Joe Biden is expected to swiftly sign the new legislation, which requires that only certified zoos and universities are allowed to hold lions, tigers, leopards, jaguars and other large cats, following its passage in the US Senate this week. The House of Representatives voted for the bill, called the Big Cat Public Safety Act, in July.
The possession of tigers, in particular, is rife among private breeders and owners of roadside zoos in the US, with 30 states simply requiring that people fill out a form and obtain a $30 license to acquire the animals. Conservationists have long pushed to end this practice, claiming it leads to abusive treatment of big cats and poses a risk to the public.

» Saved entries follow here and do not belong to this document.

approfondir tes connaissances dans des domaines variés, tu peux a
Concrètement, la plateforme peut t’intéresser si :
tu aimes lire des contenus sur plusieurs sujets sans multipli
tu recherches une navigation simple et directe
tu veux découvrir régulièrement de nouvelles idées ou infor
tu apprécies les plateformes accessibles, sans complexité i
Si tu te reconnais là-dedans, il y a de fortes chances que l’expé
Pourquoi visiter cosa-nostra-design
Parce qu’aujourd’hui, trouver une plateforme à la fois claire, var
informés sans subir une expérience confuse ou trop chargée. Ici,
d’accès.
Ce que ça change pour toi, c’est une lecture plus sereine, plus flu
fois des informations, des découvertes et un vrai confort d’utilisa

Susan Millward, executive director of the Animal Welfare Institute, said the new law will help curb the “horrific exploitation” of big cats. “We must end the exploitative and dangerous trade in pet big cats, and ensure that no more cubs are ripped from their mothers at birth to be traumatized for profit,” she said.
There are fewer than 4,000 tigers left in the wild in the world but almost double that number are kept the US, according to estimates from animal welfare groups, with many held in small, dubious zoos with little oversight or as pets in people’s homes. The new law will allow existing big cats to stay with their owners but those on display will have to remain 15ft away from the public or behind a barrier to prevent contact.

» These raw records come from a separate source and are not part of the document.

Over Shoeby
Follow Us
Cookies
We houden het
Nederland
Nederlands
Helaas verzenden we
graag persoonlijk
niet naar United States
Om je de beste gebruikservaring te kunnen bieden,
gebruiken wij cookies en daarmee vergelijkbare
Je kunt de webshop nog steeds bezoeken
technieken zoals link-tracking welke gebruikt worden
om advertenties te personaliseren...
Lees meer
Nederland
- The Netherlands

The new legislation has been a decade in the making, according to Sara Amundson, president of the Humane Society Legislative Fund, and is the “death knell for the cub petting industry.”
“By closing the door on cub petting and the era of private citizens keeping big cats inappropriately, we’re making the country safer, better and kinder for all,” she added. “It couldn’t happen fast enough.”

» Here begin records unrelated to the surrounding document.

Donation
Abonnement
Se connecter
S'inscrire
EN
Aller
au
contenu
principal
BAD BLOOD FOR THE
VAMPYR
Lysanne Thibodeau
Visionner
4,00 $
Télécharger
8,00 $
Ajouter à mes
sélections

The underworld of the captivity and display of tigers was highlighted in the 2020 Netflix documentary Tiger King, which introduced to the world the colorful antics of Joe Exotic, the eccentric owner of an exotic animal park in Oklahoma who has since been convicted on animal abuse charges, as well as over a plot to kill Carole Baskin, a rival big cat sanctuary owner. Baskin has backed the new legislation to restrict big cat ownership.
Several lawmakers who backed the new legislation cited public safety as a reason for doing so. America’s lax regulations around exotic animal ownership have proved deadly in the past—since 1990, 19 adults and five children have been killed, and hundreds of people people have lost limbs or suffered other severe injuries due to incidents involving big cats, according to the Humane Society.
In 2011, a man with a private zoo in Ohio released his menagerie of 38 big cats and a dozen other wild animals, including grizzly bears and wolves, before killing himself. Police hunted down and killed 48 of the animals, with several others presumed to have been eaten by other animals.
More recently, animal welfare advocates have highlighted the plight of India, Elsa and Loki, three tigers that were, in separate incidents in the past three years across Texas, found living in a cage in an abandoned home, shivering in freezing temperatures outdoors and, in India’s case, videoed wandering the streets of a Houston neighborhood.
“For too long, lax laws have allowed private citizens to own big cats,” said Mike Quigley, a Democratic lawmaker who introduced the bill to the House. “Big cats are wild creatures—they should not be subjected to a life of confinement, where they are used and abused for entertainment purposes.
“Additionally, the possibility of one of these cats escaping, will no longer loom over our communities and first responders. These cats will be safer, and so will we. I look forward to President Biden signing this bill into law.”